### Materials provided
↓

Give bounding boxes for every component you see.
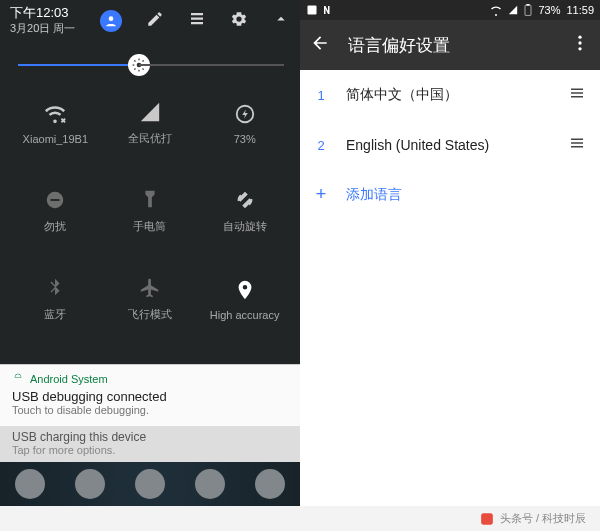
svg-point-23 [578,36,581,39]
language-settings-screen: 73% 11:59 语言偏好设置 1 简体中文（中国） 2 [300,0,600,506]
status-battery: 73% [538,4,560,16]
tile-cellular[interactable]: 全民优打 [103,80,198,168]
chevron-up-icon[interactable] [272,10,290,32]
dock-icon[interactable] [135,469,165,499]
svg-rect-29 [571,139,583,141]
language-item[interactable]: 1 简体中文（中国） [300,70,600,120]
more-icon[interactable] [570,33,590,57]
wifi-off-icon [44,103,66,125]
tile-battery[interactable]: 73% [197,80,292,168]
dock [0,462,300,506]
add-language-label: 添加语言 [346,186,402,204]
language-name: English (United States) [346,137,550,153]
svg-rect-30 [571,142,583,144]
tile-bluetooth[interactable]: 蓝牙 [8,256,103,344]
tile-wifi[interactable]: Xiaomi_19B1 [8,80,103,168]
notification-title: USB charging this device [12,430,288,444]
svg-point-18 [16,376,17,377]
status-bar-right: 73% 11:59 [300,0,600,20]
svg-point-24 [578,41,581,44]
svg-point-0 [109,16,114,21]
svg-rect-17 [51,200,60,202]
status-bar-left: 下午12:03 3月20日 周一 [0,0,300,36]
notification-usb-charging[interactable]: USB charging this device Tap for more op… [0,426,300,462]
battery-icon [524,4,532,16]
svg-line-11 [135,68,136,69]
tile-label: 手电筒 [133,219,166,234]
notification-desc: Touch to disable debugging. [12,404,288,416]
dock-icon[interactable] [75,469,105,499]
svg-line-9 [135,60,136,61]
language-item[interactable]: 2 English (United States) [300,120,600,170]
drag-handle-icon[interactable] [568,134,586,156]
tiles-list-icon[interactable] [188,10,206,32]
battery-circle-icon [234,103,256,125]
tile-label: 蓝牙 [44,307,66,322]
status-date: 3月20日 周一 [10,21,75,36]
tile-label: 飞行模式 [128,307,172,322]
notification-header: Android System [30,373,108,385]
svg-rect-26 [571,89,583,91]
signal-icon [139,101,161,123]
brightness-thumb[interactable] [128,54,150,76]
drag-handle-icon[interactable] [568,84,586,106]
add-language-button[interactable]: + 添加语言 [300,170,600,219]
language-name: 简体中文（中国） [346,86,550,104]
dnd-icon [44,189,66,211]
brightness-slider[interactable] [0,36,300,80]
svg-point-25 [578,47,581,50]
signal-icon [508,4,518,16]
svg-rect-31 [571,146,583,148]
app-bar: 语言偏好设置 [300,20,600,70]
svg-line-10 [143,68,144,69]
plus-icon: + [314,184,328,205]
tile-dnd[interactable]: 勿扰 [8,168,103,256]
tile-label: 自动旋转 [223,219,267,234]
dock-icon[interactable] [195,469,225,499]
quick-settings-panel: 下午12:03 3月20日 周一 [0,0,300,506]
tile-label: High accuracy [210,309,280,321]
svg-rect-21 [525,5,531,15]
svg-rect-28 [571,96,583,98]
notification-usb-debugging[interactable]: Android System USB debugging connected T… [0,364,300,426]
dock-icon[interactable] [15,469,45,499]
notification-desc: Tap for more options. [12,444,288,456]
bluetooth-icon [44,277,66,299]
account-icon[interactable] [100,10,122,32]
edit-icon[interactable] [146,10,164,32]
rotate-icon [234,189,256,211]
location-icon [234,279,256,301]
tile-autorotate[interactable]: 自动旋转 [197,168,292,256]
status-time: 下午12:03 [10,6,75,21]
gear-icon[interactable] [230,10,248,32]
language-index: 2 [314,138,328,153]
tile-label: 73% [234,133,256,145]
language-index: 1 [314,88,328,103]
tile-location[interactable]: High accuracy [197,256,292,344]
svg-rect-1 [191,13,203,15]
svg-rect-22 [527,4,529,5]
watermark-footer: 头条号 / 科技时辰 [0,506,600,531]
svg-point-19 [19,376,20,377]
flashlight-icon [139,189,161,211]
back-icon[interactable] [310,33,330,57]
svg-rect-20 [308,6,317,15]
svg-rect-27 [571,92,583,94]
status-time: 11:59 [566,4,594,16]
android-icon [12,373,24,385]
tile-label: Xiaomi_19B1 [23,133,88,145]
page-title: 语言偏好设置 [348,34,552,57]
svg-rect-2 [191,18,203,20]
airplane-icon [139,277,161,299]
tile-airplane[interactable]: 飞行模式 [103,256,198,344]
svg-rect-32 [481,513,493,525]
tile-flashlight[interactable]: 手电筒 [103,168,198,256]
tile-label: 勿扰 [44,219,66,234]
svg-point-4 [137,63,142,68]
android-n-icon [322,4,334,16]
wifi-icon [490,4,502,16]
dock-icon[interactable] [255,469,285,499]
svg-line-12 [143,60,144,61]
notification-title: USB debugging connected [12,389,288,404]
toutiao-icon [480,512,494,526]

↑

### What to do
Throughout the data above, count the lines in which the word "飞行模式" occurs; supply the number alone.

### Result
2